| Task item |
Where the data below begins, start retyping exactly, and end on the line with "GÖZÜNÜZDEN KAÇMIŞ OLABILIR", which is included; no picture goes in.

Record set Block Start

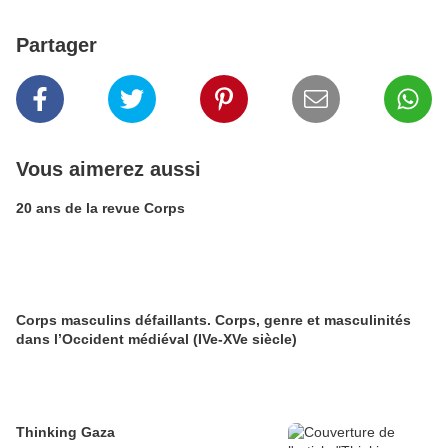
Partager
Vous aimerez aussi
20 ans de la revue Corps
Corps masculins défaillants. Corps, genre et masculinités
dans l’Occident médiéval (IVe-XVe siècle)
Thinking Gaza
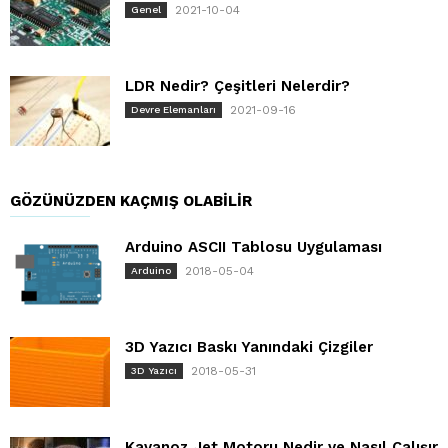
2021-10-04
Genel
LDR Nedir? Çeşitleri Nelerdir?
2021-09-16
Devre Elemanları
GÖZÜNÜZDEN KAÇMIŞ OLABILIR
Arduino ASCII Tablosu Uygulaması
2018-05-04
Arduino
3D Yazıcı Baskı Yanındaki Çizgiler
2018-05-31
3D Yazıcı
Kavanoz Jet Motoru Nedir ve Nasıl Çalışır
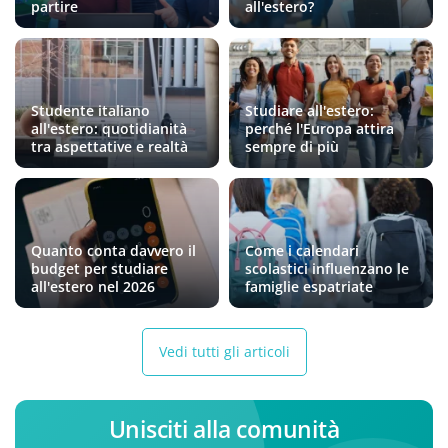
partire
all'estero?
Studente italiano
Studiare all'estero:
all'estero: quotidianità
perché l'Europa attira
tra aspettative e realtà
sempre di più
Quanto conta davvero il
Come i calendari
budget per studiare
scolastici influenzano le
all'estero nel 2026
famiglie espatriate
Vedi tutti gli articoli
Unisciti alla comunità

Record set Block End

| Output for this task |
Partager
Vous aimerez aussi
20 ans de la revue Corps
Corps masculins défaillants. Corps, genre et masculinités
dans l’Occident médiéval (IVe-XVe siècle)
Thinking Gaza
2021-10-04
Genel
LDR Nedir? Çeşitleri Nelerdir?
2021-09-16
Devre Elemanları
GÖZÜNÜZDEN KAÇMIŞ OLABILIR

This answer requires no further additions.